Стрельба прекратилась.
О'Кими умелыми руками делала перевязку мистеру Меджу. Пострадавших было сравнительно немного. Судья Мор, раненный в руку, отказавшись от помощи, сам делал себе перевязку.
Улыбаясь, он говорил:
– Я научился этому еще в штате Монтана, когда меня придавило срубленным деревом. Тогда я был один, и поневоле мне пришлось обходиться без посторонней помощи.
– Мистер Мор был еще два раза ранен во время мировой войны, – заметил кто-то из гостей, пододвигая Мору стул.

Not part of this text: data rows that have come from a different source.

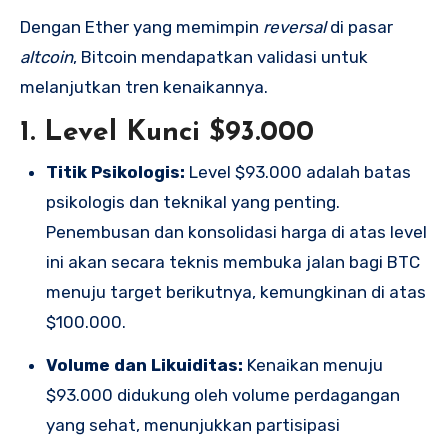
Dengan Ether yang memimpin
reversal
di pasar
altcoin
, Bitcoin mendapatkan validasi untuk
melanjutkan tren kenaikannya.
1. Level Kunci $93.000
Titik Psikologis:
Level $93.000 adalah batas
psikologis dan teknikal yang penting.
Penembusan dan konsolidasi harga di atas level
ini akan secara teknis membuka jalan bagi BTC
menuju target berikutnya, kemungkinan di atas
$100.000.
Volume dan Likuiditas:
Kenaikan menuju
$93.000 didukung oleh volume perdagangan
yang sehat, menunjukkan partisipasi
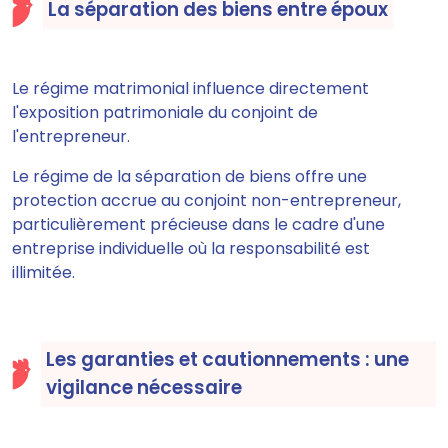
La séparation des biens entre époux
Le régime matrimonial influence directement
l'exposition patrimoniale du conjoint de
l'entrepreneur.
Le régime de la séparation de biens offre une
protection accrue au conjoint non-entrepreneur,
particulièrement précieuse dans le cadre d'une
entreprise individuelle où la responsabilité est
illimitée.
Les garanties et cautionnements : une
vigilance nécessaire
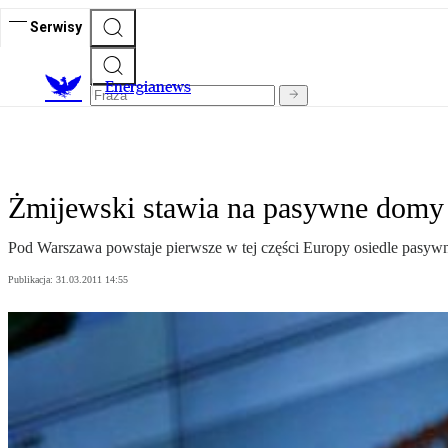
Serwisy
E
nergianews
Żmijewski stawia na pasywne domy
Pod Warszawa powstaje pierwsze w tej części Europy osiedle pasyw
Publikacja:
31.03.2011 14:55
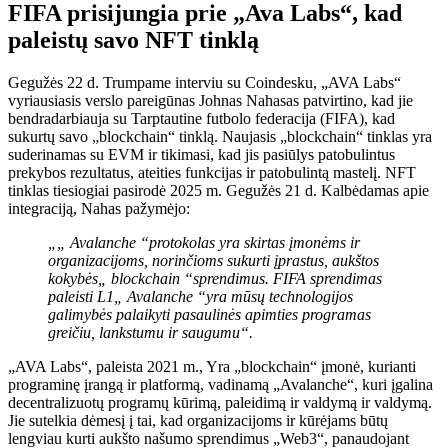
FIFA prisijungia prie „Ava Labs“, kad
paleistų savo NFT tinklą
Gegužės 22 d. Trumpame interviu su Coindesku, „AVA Labs“
vyriausiasis verslo pareigūnas Johnas Nahasas patvirtino, kad jie
bendradarbiauja su Tarptautine futbolo federacija (FIFA), kad
sukurtų savo „blockchain“ tinklą. Naujasis „blockchain“ tinklas yra
suderinamas su EVM ir tikimasi, kad jis pasiūlys patobulintus
prekybos rezultatus, ateities funkcijas ir patobulintą mastelį. NFT
tinklas tiesiogiai pasirodė 2025 m. Gegužės 21 d. Kalbėdamas apie
integraciją, Nahas pažymėjo:
„„ Avalanche “protokolas yra skirtas įmonėms ir
organizacijoms, norinčioms sukurti įprastus, aukštos
kokybės„ blockchain “sprendimus. FIFA sprendimas
paleisti L1„ Avalanche “yra mūsų technologijos
galimybės palaikyti pasaulinės apimties programas
greičiu, lankstumu ir saugumu“.
„AVA Labs“, paleista 2021 m., Yra „blockchain“ įmonė, kurianti
programinę įrangą ir platformą, vadinamą „Avalanche“, kuri įgalina
decentralizuotų programų kūrimą, paleidimą ir valdymą ir valdymą.
Jie sutelkia dėmesį į tai, kad organizacijoms ir kūrėjams būtų
lengviau kurti aukšto našumo sprendimus „Web3“, panaudojant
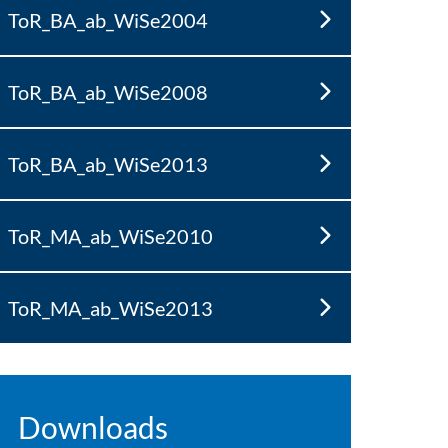
ToR_BA_ab_WiSe2004
ToR_BA_ab_WiSe2008
ToR_BA_ab_WiSe2013
ToR_MA_ab_WiSe2010
ToR_MA_ab_WiSe2013
Downloads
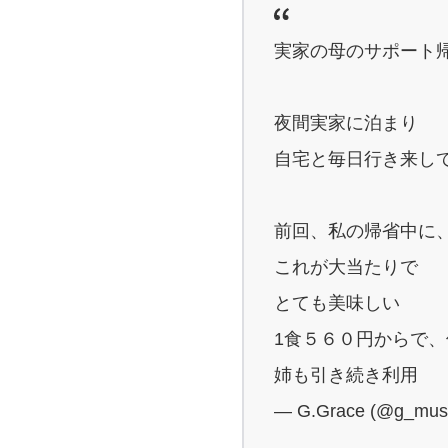
実家の母のサポート
夜間実家に泊まり
自宅と毎日行き来し
前回、私の帰省中に
これが大当たりで
とても美味しい
1食５６０円からで
姉も引き続き利用
— G.Grace (@g_mus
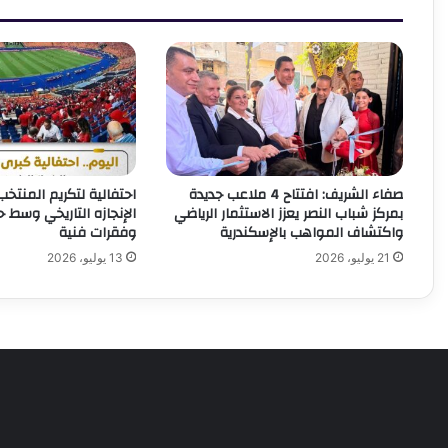
صفاء الشريف: افتتاح 4 ملاعب جديدة
احتفالية لتكريم المنتخ
بمركز شباب النصر يعزز الاستثمار الرياضي
الإنجازه التاريخي وسط 
واكتشاف المواهب بالإسكندرية
وفقرات فنية
21 يوليو، 2026
13 يوليو، 2026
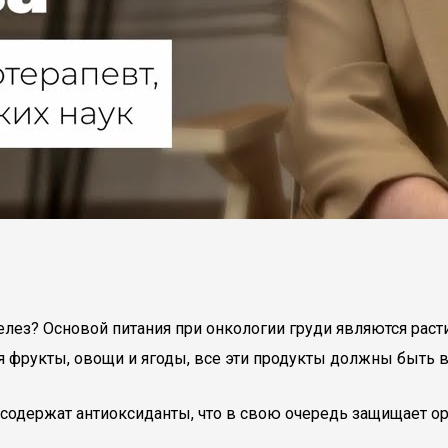
лез? Основой питания при онкологии груди являются рас
 фрукты, овощи и ягоды, все эти продукты должны быть в
одержат антиоксиданты, что в свою очередь защищает ор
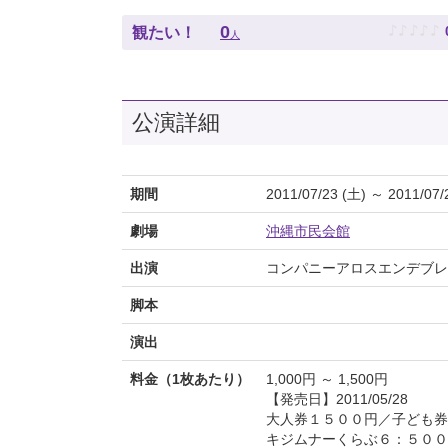
♪
♪
♪
♪
♪
0
観たい！
人
公演詳細
期間
2011/07/23 (土) ～ 2011/07/
劇場
沖縄市民会館
出演
コンパニーアロスエンデブレ
脚本
演出
料金（1枚あたり）
1,000円 ～ 1,500円
【発売日】2011/05/28
大人券１５００円／子ども券
キジムナーくらぶ６：５００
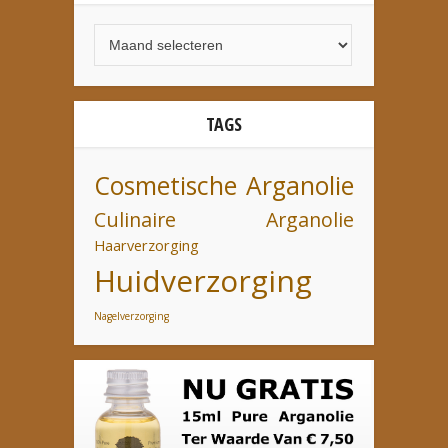
TAGS
Cosmetische Arganolie
Culinaire Arganolie
Haarverzorging
Huidverzorging
Nagelverzorging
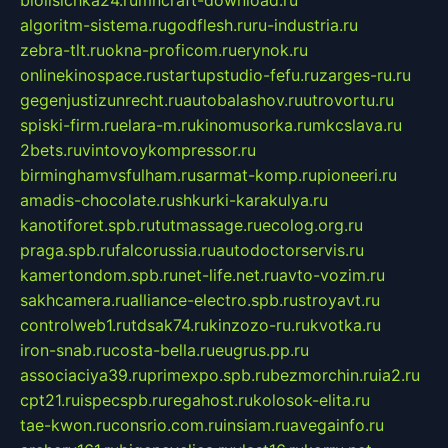
algoritm-sistema.ru
godflesh.ru
ru-industria.ru
zebra-tlt.ru
okna-proficom.ru
erynok.ru
onlinekinospace.ru
startupstudio-fefu.ru
zarges-ru.ru
gegenjustizunrecht.ru
autobalashov.ru
utrovortu.ru
spiski-firm.ru
elara-m.ru
kinomusorka.ru
mkcslava.ru
2bets.ru
vintovoykompressor.ru
birminghamvsfulham.ru
sarmat-komp.ru
pioneeri.ru
amadis-chocolate.ru
shkurki-karakulya.ru
kanotiforet.spb.ru
tutmassage.ru
ecolog.org.ru
praga.spb.ru
falcorussia.ru
autodoctorservis.ru
kamertondom.spb.ru
net-life.net.ru
avto-vozim.ru
sakhcamera.ru
alliance-electro.spb.ru
stroyavt.ru
controlweb1.ru
tdsak74.ru
kinzozo-ru.ru
kvotka.ru
iron-snab.ru
costa-bella.ru
eugrus.pp.ru
associaciya39.ru
primexpo.spb.ru
bezmorchin.ru
ia2.ru
cpt21.ru
ispecspb.ru
regahost.ru
kolosok-elita.ru
tae-kwon.ru
consrio.com.ru
insiam.ru
avegainfo.ru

Старик сел и, видя, как дрожащие лакеи собирают разбитую посуду, сказал:
– Вот к чему приводит боязнь правительства ограничить так называемую «личную свободу» американцев. С толпой надо обращаться, как с детьми: любовно, строго, заботясь об их благе. Нельзя детям играть с ножами, нельзя позволить любому взбесившемуся американцу разъезжать с ручным пулеметом, продающимся в каждом магазине.
– Мистер Мор, что же произошло? Что случилось?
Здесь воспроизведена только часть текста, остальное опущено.